1Program Internsip dokter ini dinamakan Program Internsip Dokter Indonesia (PIDI) yang diselenggarakan oleh Ikatan Dokter Indonesia (IDI).
PIDI merupakan program yang digagas oleh Kementerian Kesehatan Republik Indonesia (Kemenkes RI). Menurut Pasal 7 ayat (7) Undang- undang No.20 Tahun 2013 tentang Pendidikan Kedokteran, Internsip adalah pemahiran dan pemandirian dokter yang merupakan bagian dari Program penempatan wajib sementara paling lama 1 (satu) tahun.

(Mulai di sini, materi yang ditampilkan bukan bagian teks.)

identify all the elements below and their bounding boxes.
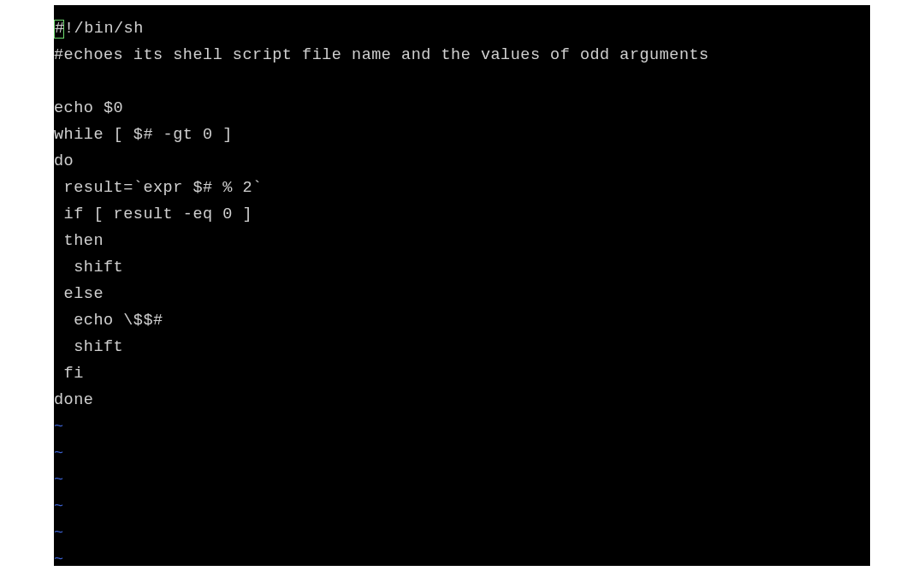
empty-line-tilde: ~	[54, 440, 870, 467]
code-line[interactable]: then	[54, 228, 870, 254]
empty-line-tilde: ~	[54, 520, 870, 546]
code-line[interactable]: shift	[54, 254, 870, 281]
editor-content[interactable]: #!/bin/sh#echoes its shell script file n…	[54, 15, 870, 566]
cursor: #	[54, 20, 64, 39]
empty-line-tilde: ~	[54, 467, 870, 493]
code-line[interactable]: #echoes its shell script file name and t…	[54, 42, 870, 68]
code-line[interactable]: while [ $# -gt 0 ]	[54, 122, 870, 148]
code-line[interactable]: shift	[54, 334, 870, 360]
code-line[interactable]: if [ result -eq 0 ]	[54, 201, 870, 228]
code-line[interactable]: #!/bin/sh	[54, 15, 870, 42]
code-line[interactable]: result=`expr $# % 2`	[54, 175, 870, 201]
code-text: !/bin/sh	[64, 15, 144, 42]
code-line[interactable]: done	[54, 387, 870, 413]
code-line[interactable]: echo $0	[54, 95, 870, 122]
code-line[interactable]	[54, 68, 870, 95]
empty-line-tilde: ~	[54, 546, 870, 566]
code-line[interactable]: do	[54, 148, 870, 175]
empty-line-tilde: ~	[54, 493, 870, 520]
code-line[interactable]: else	[54, 281, 870, 307]
code-line[interactable]: fi	[54, 360, 870, 387]
terminal-window[interactable]: #!/bin/sh#echoes its shell script file n…	[54, 5, 870, 566]
code-line[interactable]: echo \$$#	[54, 307, 870, 334]
empty-line-tilde: ~	[54, 413, 870, 440]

Jadi, program internsip merupakan program yang dilaksanakan oleh dokter yang baru saja menyelesaikan masa pendidikan profesi dan telah disumpah dokter.
Dokter internsip bukanlah dokter muda atau asisten dokter yang lebih dikenal dengan istilah co-ass. Dokter internsip ditempatkan di daerah setelah mendapatkan gelar dokter (dr.) sehingga telah disumpah dokter dan telah menyelesaikan masa pendidikan profesi, sedangkan co-ass belum mendapatkan gelar dokter namun sudah menyelesaikan studinya dengan mendapatkan gelar Sarjana Kedokteran (S.Ked) dan sedang menjalani masa pendidikan profesi. Dengan demikian, PIDI dilaksanakan setelah ‘program co-ass’ (masa pendidikan profesi) selesai.
PIDI merupakan pelaksanaan dari kurikulum KBK yang diterapkan pada pendidikan kedokteran di seluruh Indonesia. Hal ini mengacu pada SK Mendiknas RI No.045/SK/2002 tentang Kurikulum Inti Pendidikan Tinggi serta SK Dirjen Dikti Depdiknas RI No. 1386/D/T/2004 tentang Pengelolaan Pendidikan Tinggi Kedokteran. Setiap lulusan dokter baru produk kurikulum KBK harus mengikuti PIDI selama 1 (satu) tahun sebelum mendapatkan STR (Surat Tanda Registrasi) tetap yang nantinya bisa dipakai untuk mengurus Surat Izin Praktik (SIP) mandiri.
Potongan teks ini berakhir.